◆ **WORK ITEM**: Your answer must be an exact copy of the entries below, with no pictures in it.

--- DATA UNDER STUDY Enclosed Below ---

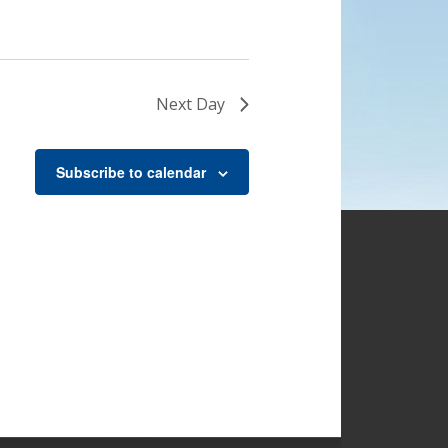
Next Day
Subscribe to calendar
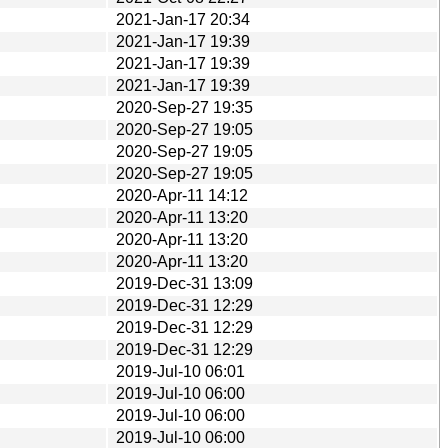
2021-Jan-17 20:34
2021-Jan-17 19:39
2021-Jan-17 19:39
2021-Jan-17 19:39
2020-Sep-27 19:35
2020-Sep-27 19:05
2020-Sep-27 19:05
2020-Sep-27 19:05
2020-Apr-11 14:12
2020-Apr-11 13:20
2020-Apr-11 13:20
2020-Apr-11 13:20
2019-Dec-31 13:09
2019-Dec-31 12:29
2019-Dec-31 12:29
2019-Dec-31 12:29
2019-Jul-10 06:01
2019-Jul-10 06:00
2019-Jul-10 06:00
2019-Jul-10 06:00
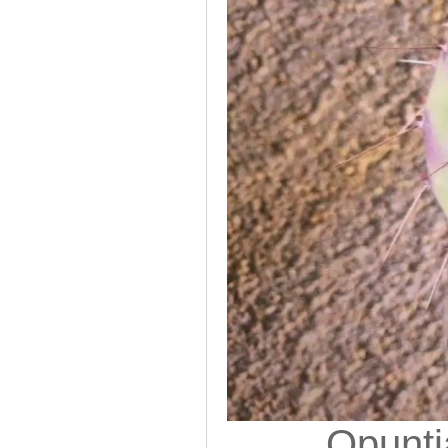
Opunt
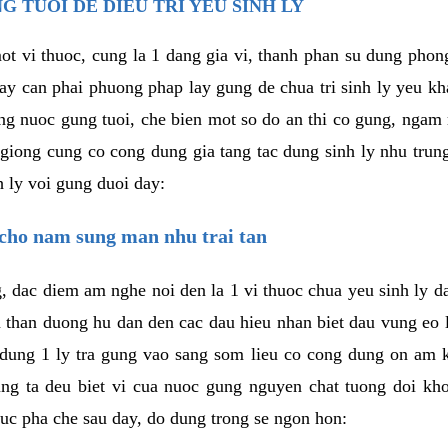
G TUOI DE DIEU TRI YEU SINH LY
ot vi thuoc, cung la 1 dang gia vi, thanh phan su dung pho
vay can phai phuong phap lay gung de chua tri sinh ly yeu kh
g nuoc gung tuoi, che bien mot so do an thi co gung, ngam 
giong cung co cong dung gia tang tac dung sinh ly nhu trun
h ly voi gung duoi day:
 cho nam sung man nhu trai tan
, dac diem am nghe noi den la 1 vi thuoc chua yeu sinh ly da
than duong hu dan den cac dau hieu nhan biet dau vung eo l
 dung 1 ly tra gung vao sang som lieu co cong dung on am k
ng ta deu biet vi cua nuoc gung nguyen chat tuong doi kh
huc pha che sau day, do dung trong se ngon hon:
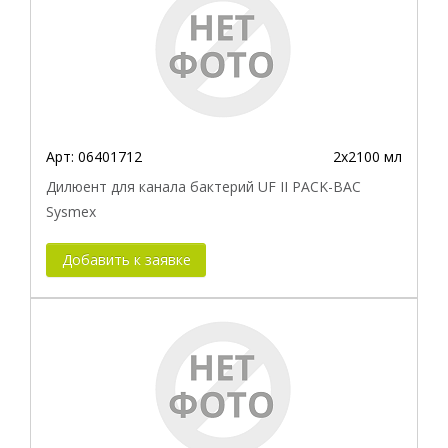
Арт:
06401712
2х2100 мл
Дилюент для канала бактерий UF II PACK-BAC
Sysmex
Добавить к заявке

--- End of Enclosed DATA UNDER STUDY ---

◆ **RESULT OF THIS TASK**:
Next Day
Subscribe to calendar
2021-Jan-17 20:34
2021-Jan-17 19:39
2021-Jan-17 19:39
2021-Jan-17 19:39
2020-Sep-27 19:35
2020-Sep-27 19:05
2020-Sep-27 19:05
2020-Sep-27 19:05
2020-Apr-11 14:12
2020-Apr-11 13:20
2020-Apr-11 13:20
2020-Apr-11 13:20
2019-Dec-31 13:09
2019-Dec-31 12:29
2019-Dec-31 12:29
2019-Dec-31 12:29
2019-Jul-10 06:01
2019-Jul-10 06:00
2019-Jul-10 06:00
2019-Jul-10 06:00
Opunt
G TUOI DE DIEU TRI YEU SINH LY
ot vi thuoc, cung la 1 dang gia vi, thanh phan su dung pho
vay can phai phuong phap lay gung de chua tri sinh ly yeu kh
g nuoc gung tuoi, che bien mot so do an thi co gung, ngam 
giong cung co cong dung gia tang tac dung sinh ly nhu trun
h ly voi gung duoi day:
 cho nam sung man nhu trai tan
, dac diem am nghe noi den la 1 vi thuoc chua yeu sinh ly da
than duong hu dan den cac dau hieu nhan biet dau vung eo l
 dung 1 ly tra gung vao sang som lieu co cong dung on am k
ng ta deu biet vi cua nuoc gung nguyen chat tuong doi kh
huc pha che sau day, do dung trong se ngon hon:
Арт:
06401712
2х2100 мл
Дилюент для канала бактерий UF II PACK-BAC
Sysmex
Добавить к заявке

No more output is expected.